Candidate Evaluations: Rick Perry

by Benjamin Studebaker

Rick Perry has joined the race for president, so here goes another candidate evaluation. I’ll be evaluating Perry’s background, policy history, and explicit statements to determine whether or not he would make a good president. I won’t be paying attention to electability or likeability, as is often common elsewhere on the web.

Here are all the other evaluations we’ve done:

This is Rick Perry:

Perry has a BA in animal science from Texas A&M University. Unlike many of the other candidates, he did not get a law degree. Like Lindsey Graham, he has military experience–he was in the Air Force for five years during the 1970’s. After leaving the military in 1977, he farmed cotton until he was elected to the Texas legislature in 1984. Initially, Perry was a democrat. He defected to the republicans in 1989. He moved to Agriculture Commissioner in 1990, winning with the help of a younger Karl Rove. He was reelected in 1994 and jumped to Lieutenant Governor in 1999 (having a legendary falling out with Rove and the George W. Bush camp in the process). When Bush became president, Perry moved into the governor’s chair, holding it for 15 years. This makes Perry the longest serving governor to have entered the race, and it means he has a very long record that can be easily examined.

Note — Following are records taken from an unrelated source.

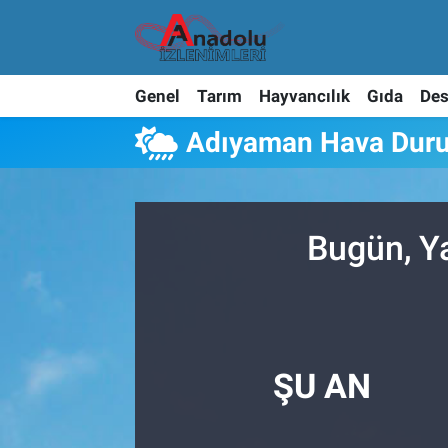
Genel
Tarım
Hayvancılık
Gıda
Des
Adıyaman Hava Dur
Bugün, Y
ŞU AN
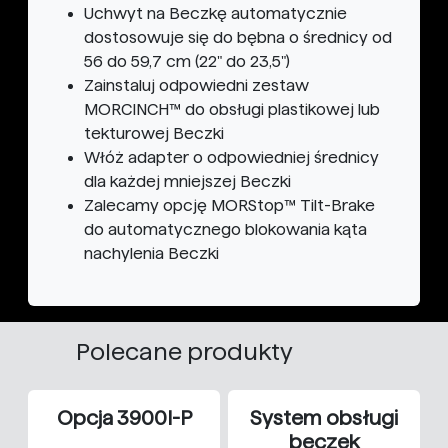
Uchwyt na Beczkę automatycznie
dostosowuje się do bębna o średnicy od
56 do 59,7 cm (22" do 23,5")
Zainstaluj odpowiedni zestaw
MORCINCH™ do obsługi plastikowej lub
tekturowej Beczki
Włóż adapter o odpowiedniej średnicy
dla każdej mniejszej Beczki
Zalecamy opcję MORStop™ Tilt-Brake
do automatycznego blokowania kąta
nachylenia Beczki
Polecane produkty
Opcja 3900I-P
System obsługi
beczek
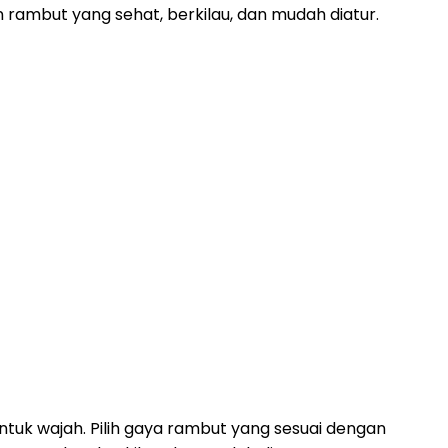
ambut yang sehat, berkilau, dan mudah diatur.
tuk wajah. Pilih gaya rambut yang sesuai dengan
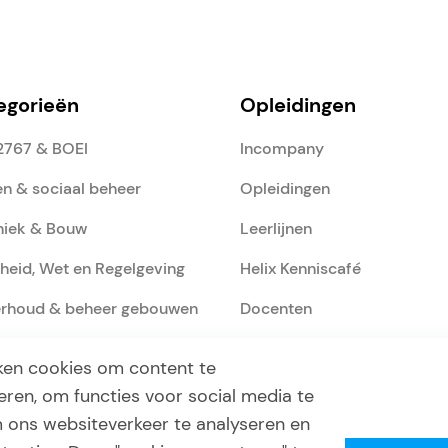
egorieën
Opleidingen
2767 & BOEI
Incompany
n & sociaal beheer
Opleidingen
niek & Bouw
Leerlijnen
gheid, Wet en Regelgeving
Helix Kenniscafé
rhoud & beheer gebouwen
Docenten
unicatie & Gedrag
Locaties
ken cookies om content te
ltaatgericht samenwerken
Opleidingsgids
eren, om functies voor social media te
 ons websiteverkeer te analyseren en
gie & Duurzaamheid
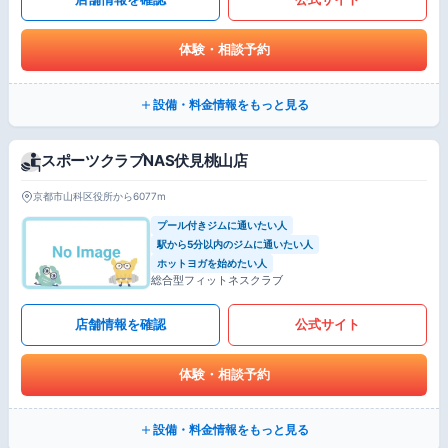
体験・相談予約
設備・料金情報をもっと見る
スポーツクラブNAS伏見桃山店
京都市山科区役所から6077m
プール付きジムに通いたい人
駅から5分以内のジムに通いたい人
ホットヨガを始めたい人
総合型フィットネスクラブ
店舗情報を確認
公式サイト
体験・相談予約
設備・料金情報をもっと見る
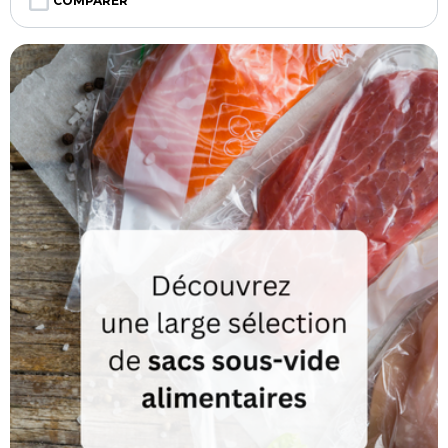
COMPARER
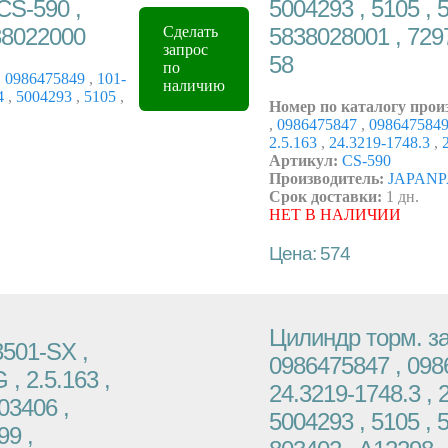
CS-590 ,
5004293 , 5105 , 
38022000
5838028001 , 729
Сделать
запрос
58
по
,
0986475849
,
101-
наличию
4
,
5004293
,
5105
,
Номер по каталогу прои
,
0986475847
,
098647584
2.5.163
,
24.3219-1748.3
,
2
Артикул:
CS-590
Производитель:
JAPANP
Срок доставки:
1 дн.
НЕТ В НАЛИЧИИ
Цена: 574
Цилиндр торм. за
501-SX ,
0986475847 , 0986
, 2.5.163 ,
24.3219-1748.3 , 
03406 ,
5004293 , 5105 , 
99 ,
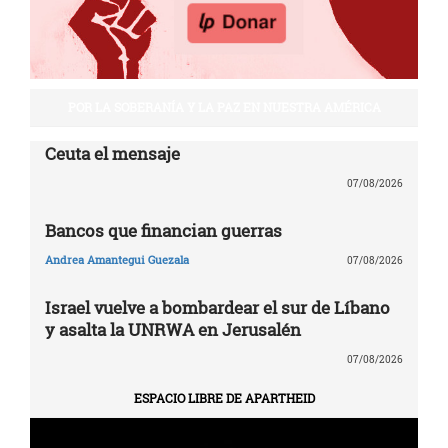
POR LA SOBERANÍA Y LA PAZ EN NUESTRA AMÉRICA
Ceuta el mensaje
07/08/2026
Bancos que financian guerras
Andrea Amantegui Guezala
07/08/2026
Israel vuelve a bombardear el sur de Líbano
y asalta la UNRWA en Jerusalén
07/08/2026
ESPACIO LIBRE DE APARTHEID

Perry is very proud of his economic record as governor. On the surface, this appears defensible. When Perry became governor, Texas’ unemployment rate was half a point higher than the national average, and it’s now 1.3 points lower:

Perry Unemployment

On per capita income, Texas has closed the gap on the rest of the country:

Perry Per Capita Income

In 2001, Texas’s per capita income was 94.2% of the national average. By 2013, the gap had closed to 98.0%. That’s a significant gain. How did Perry do this? Back in July 2013, I took a closer look.

Perry’s preferred explanation is that Texas’ tax rates are not very high relative to those of other states. Perry believes this has created a pro-business climate in Texas. It’s certainly true that Texans enjoy a lower state and local tax burden than nearly everyone:

But this is not the whole story. In 2013, I did a little original research, comparing the economic performance of the 10 states with the highest tax rates to the 10 with the lowest. Nationally, there’s no clear statistical relationship between the tax rate and unemployment:

Unemployment was slightly higher in the high tax group (7.5% on average compared with 6.6% in the low tax group), but not much higher, and there were very poor performing low tax states (Nevada) and very good performaning high tax states (Minnesota). Both groups outperformed the national average for 2013 (7.6%).

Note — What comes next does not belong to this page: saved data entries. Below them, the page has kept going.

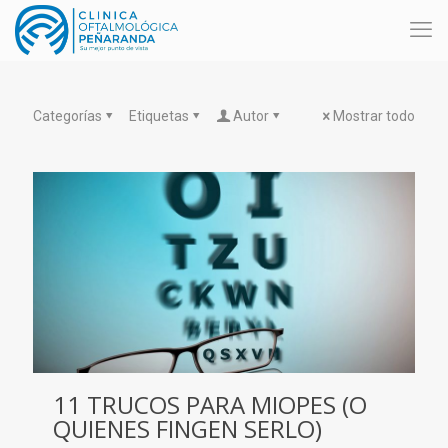
Categorías
Etiquetas
Autor
Mostrar todo
11 TRUCOS PARA MIOPES (O
QUIENES FINGEN SERLO)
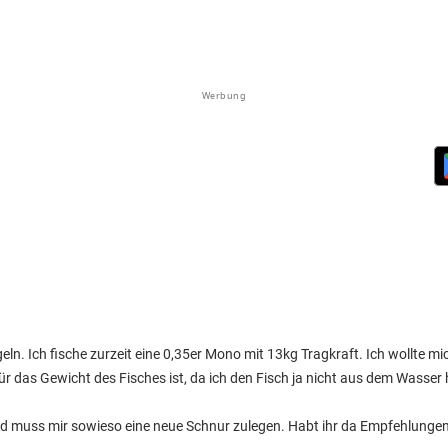
Werbung
ln. Ich fische zurzeit eine 0,35er Mono mit 13kg Tragkraft. Ich wollte mi
für das Gewicht des Fisches ist, da ich den Fisch ja nicht aus dem Wasser
d muss mir sowieso eine neue Schnur zulegen. Habt ihr da Empfehlunge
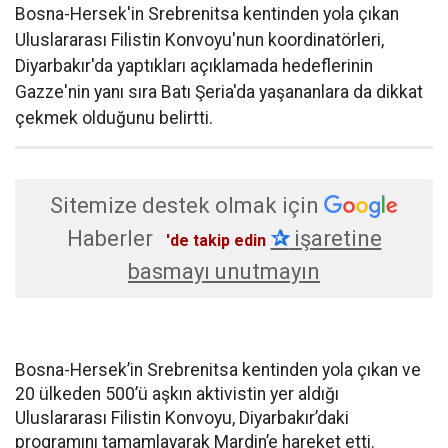
Bosna-Hersek'in Srebrenitsa kentinden yola çıkan
Uluslararası Filistin Konvoyu'nun koordinatörleri,
Diyarbakır'da yaptıkları açıklamada hedeflerinin
Gazze'nin yanı sıra Batı Şeria'da yaşananlara da dikkat
çekmek olduğunu belirtti.
Sitemize destek olmak için
Haberler
✰
işaretine
'de takip edin
basmayı unutmayın
Bosna-Hersek’in Srebrenitsa kentinden yola çıkan ve
20 ülkeden 500’ü aşkın aktivistin yer aldığı
Uluslararası Filistin Konvoyu, Diyarbakır’daki
programını tamamlayarak Mardin’e hareket etti.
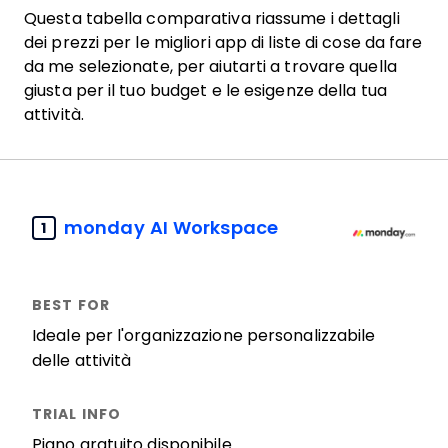
Questa tabella comparativa riassume i dettagli
dei prezzi per le migliori app di liste di cose da fare
da me selezionate, per aiutarti a trovare quella
giusta per il tuo budget e le esigenze della tua
attività.
monday AI Workspace
1
Ideale per l'organizzazione personalizzabile
delle attività
Piano gratuito disponibile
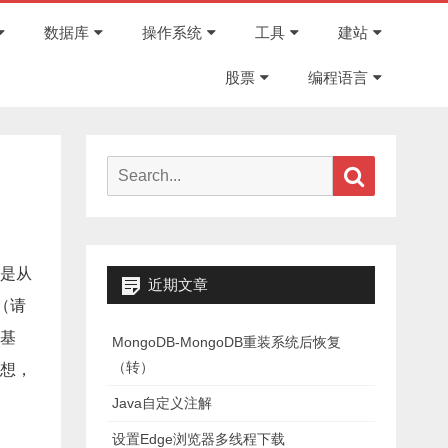
Skip
to
数据库
操作系统
工具
建站
content
股票
编程语言
Search
Search
for:
是从
近期文章
（请
个基
MongoDB-MongoDB重装系统后恢复
（转）
想，
Java自定义注解
设置Edge浏览器多线程下载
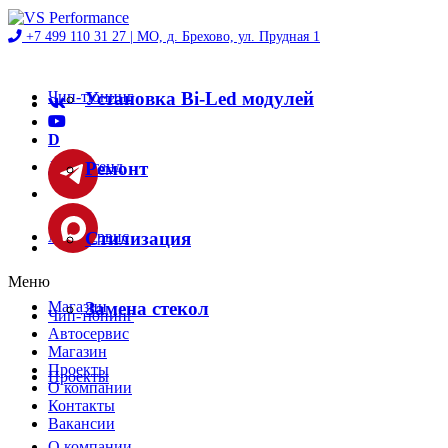
+7 499 110 31 27 |
МО, д. Брехово, ул. Прудная 1
Чип-тюнинг
Установка Bi-Led модулей
D
Диностенд
Ремонт
Автосервис
Стилизация
Меню
Магазин
Замена стекол
Чип-тюнинг
Автосервис
Магазин
Проекты
Проекты
О компании
Контакты
Вакансии
О компании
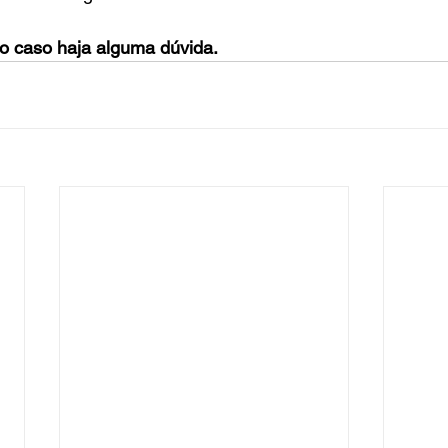
o caso haja alguma dúvida.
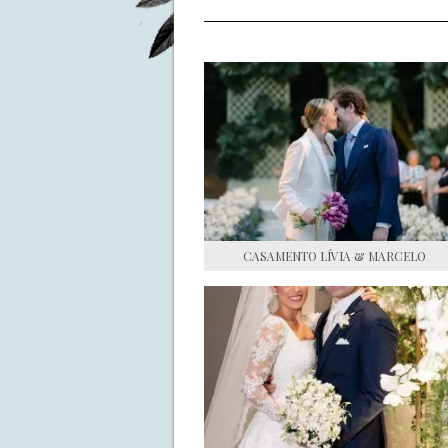
CASAMENTO LÍVIA & MARCELO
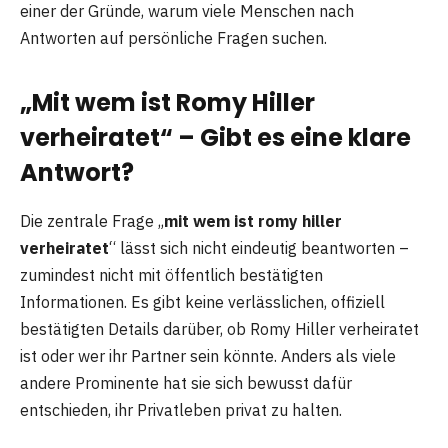
einer der Gründe, warum viele Menschen nach
Antworten auf persönliche Fragen suchen.
„Mit wem ist Romy Hiller
verheiratet“ – Gibt es eine klare
Antwort?
Die zentrale Frage „
mit wem ist romy hiller
verheiratet
“ lässt sich nicht eindeutig beantworten –
zumindest nicht mit öffentlich bestätigten
Informationen. Es gibt keine verlässlichen, offiziell
bestätigten Details darüber, ob Romy Hiller verheiratet
ist oder wer ihr Partner sein könnte. Anders als viele
andere Prominente hat sie sich bewusst dafür
entschieden, ihr Privatleben privat zu halten.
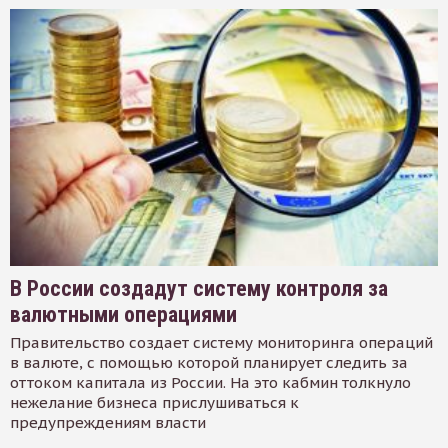
В России создадут систему контроля за
валютными операциями
Правительство создает систему мониторинга операций
в валюте, с помощью которой планирует следить за
оттоком капитала из России. На это кабмин толкнуло
нежелание бизнеса прислушиваться к
предупреждениям власти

When I did the same thing for per capita GDP, I found that higher tax rates actually tended to yield better economic performance:

Alaska and Wyoming are low population density states rich in commodities, which did well after the recession. If we took them out, we’d have a substantive trend here, one that certainly doesn’t help Perry’s argument for lowering taxes.

So if Texas’ tax rates didn’t make it succeed, what did? There are two reasons why Texas has done well, neither of which can be replicated by a future president on the national level:

1. Commodities–Texas is home to a strong mining industry. This accounts for about a third of its growth advantage over the rest of the country:

The mineral resources that exist in Texas simply do not exist everywhere, so Perry cannot replicate the mining growth nationally.

2. Wage Tanking–Texas pushes its wages down, allowing it to poach business from affluent states. Here’s how Texan median hourly wages compared with those of some of its prominent competitors in 2011:

The percent earning at or below the federal minimum wage is also higher in Texas. Here are the 2013 figures for the same set of states:

Perry Minimum Wage

So if you’re a firm looking to choose a US location with low labor costs, Texas looks like a great option, especially if you like to hire workers at the bottom of the wage scale. During Perry’s run, many companies have moved from California and the Northeast to Texas for precisely this reason. But if you’re the federal government, this is no good–it’s not job creation, it’s merely job relocation. At the national level, Perry’s policies merely replace higher wage jobs located in on the coasts with lower wage jobs located in Texas. From the perspective of the federal government, Texas is just making America’s jobs crummier.

To replicate the same strategy at the national level, Perry would have to push down wages nationwide. There are a lot of problems with this strategy. One is that living costs are much higher on the coasts, where housing is more expensive. Dropping or holding down wages in New York or California produces far more hardship than the same policy does when applied to spacious, low-cost Texas. But a bigger problem is that internationally, the United States is not always competing for jobs with countries that merely have slightly lower wages, it’s often competing for jobs with countries whose workers are borderline slaves. Running lower wages than China is not a realistic or sensible policy goal:

Chinese wages have struggled to rise even to 10% of that of their US counterparts, and many other developing countries have kept their wages well under half of our own. Any attempt to compete with these countries on wages would be utterly disastrous, we simply would not be able to sustain our consumer economy if we paid our workers this kind of money. It’s one thing to undercut California on wages, it’s quite another to undercut the Philippines.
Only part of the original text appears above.